**** Available data
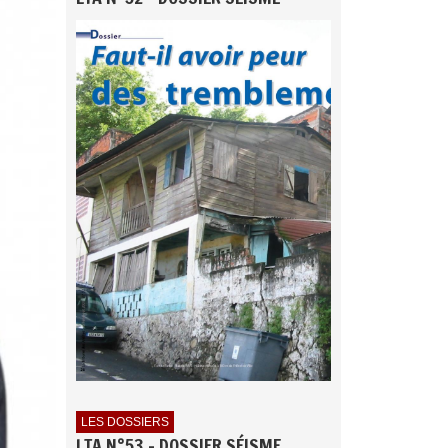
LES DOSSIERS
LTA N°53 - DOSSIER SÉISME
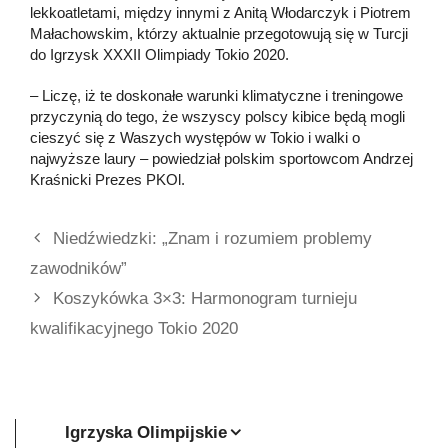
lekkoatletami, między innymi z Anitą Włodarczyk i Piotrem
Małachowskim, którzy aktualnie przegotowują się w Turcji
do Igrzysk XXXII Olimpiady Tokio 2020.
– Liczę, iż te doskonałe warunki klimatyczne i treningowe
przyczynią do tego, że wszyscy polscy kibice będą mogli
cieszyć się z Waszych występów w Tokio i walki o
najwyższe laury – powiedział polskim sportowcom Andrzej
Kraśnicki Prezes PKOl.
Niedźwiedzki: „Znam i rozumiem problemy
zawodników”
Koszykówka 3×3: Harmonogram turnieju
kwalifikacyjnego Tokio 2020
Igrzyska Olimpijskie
********
_Instructions to follow_:
Read the records above. Show each line that has the string "Tokio".

_Solution to this problem_:
do Igrzysk XXXII Olimpiady Tokio 2020.
cieszyć się z Waszych występów w Tokio i walki o
kwalifikacyjnego Tokio 2020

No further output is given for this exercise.